(Page segmentation data)

--

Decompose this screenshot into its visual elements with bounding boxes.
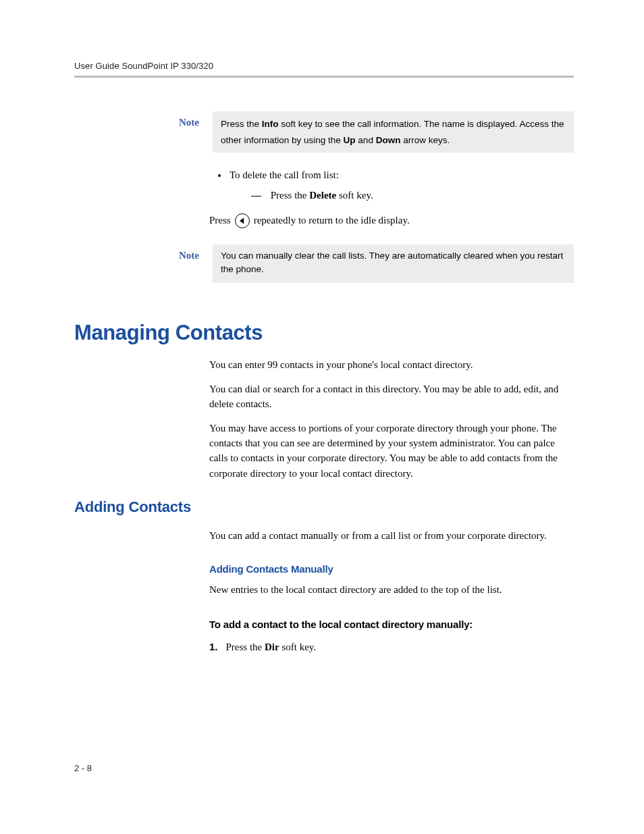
- page: User Guide SoundPoint IP 330/320 Note Pr…: [0, 0, 644, 834]
- bullet-item: To delete the call from list: — Press th…: [228, 167, 574, 203]
- bold-delete: Delete: [309, 190, 336, 201]
- bold-info: Info: [262, 119, 279, 129]
- bold-up: Up: [344, 135, 356, 145]
- text: Press: [209, 213, 231, 228]
- svg-marker-0: [240, 218, 244, 224]
- text: soft key.: [279, 642, 316, 652]
- bold-down: Down: [376, 135, 401, 145]
- delete-instructions: To delete the call from list: — Press th…: [209, 167, 574, 228]
- note-callout-clear: Note You can manually clear the call lis…: [74, 244, 574, 283]
- note-label: Note: [74, 111, 213, 128]
- adding-contacts-body: You can add a contact manually or from a…: [209, 528, 574, 654]
- bullet-text: To delete the call from list:: [230, 170, 339, 180]
- heading-managing-contacts: Managing Contacts: [74, 321, 574, 345]
- note-body: You can manually clear the call lists. T…: [213, 244, 574, 283]
- running-header: User Guide SoundPoint IP 330/320: [74, 61, 574, 78]
- text: soft key.: [336, 190, 373, 201]
- paragraph: You can dial or search for a contact in …: [209, 382, 574, 411]
- dash-icon: —: [251, 190, 261, 201]
- note-callout-info: Note Press the Info soft key to see the …: [74, 111, 574, 153]
- paragraph: You can add a contact manually or from a…: [209, 528, 574, 543]
- paragraph: You may have access to portions of your …: [209, 421, 574, 481]
- heading-adding-manually: Adding Contacts Manually: [209, 562, 574, 577]
- back-arrow-key-icon: [235, 213, 250, 228]
- note-body: Press the Info soft key to see the call …: [213, 111, 574, 153]
- press-back-line: Press repeatedly to return to the idle d…: [209, 213, 574, 228]
- note-label: Note: [74, 244, 213, 261]
- step-text: Press the Dir soft key.: [226, 640, 317, 654]
- text: and: [356, 135, 376, 145]
- text: Press the: [226, 642, 265, 652]
- bullet-list: To delete the call from list: — Press th…: [228, 167, 574, 203]
- bold-dir: Dir: [265, 642, 279, 652]
- text: arrow keys.: [400, 135, 450, 145]
- heading-adding-contacts: Adding Contacts: [74, 498, 574, 516]
- step-1: 1. Press the Dir soft key.: [209, 640, 574, 654]
- managing-contacts-body: You can enter 99 contacts in your phone'…: [209, 357, 574, 481]
- step-number: 1.: [209, 640, 218, 654]
- text: Press the: [221, 119, 262, 129]
- dash-subitem: — Press the Delete soft key.: [251, 188, 574, 203]
- text: repeatedly to return to the idle display…: [254, 213, 410, 228]
- paragraph: New entries to the local contact directo…: [209, 582, 574, 597]
- text: Press the: [271, 190, 310, 201]
- steps-title: To add a contact to the local contact di…: [209, 617, 574, 632]
- page-number: 2 - 8: [74, 763, 92, 773]
- paragraph: You can enter 99 contacts in your phone'…: [209, 357, 574, 372]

--

◆ Instructions for the task ◆
Where a line in the records above contains the word "return", include it in the count; state the total and nothing more.

◆ Completed task ◆
2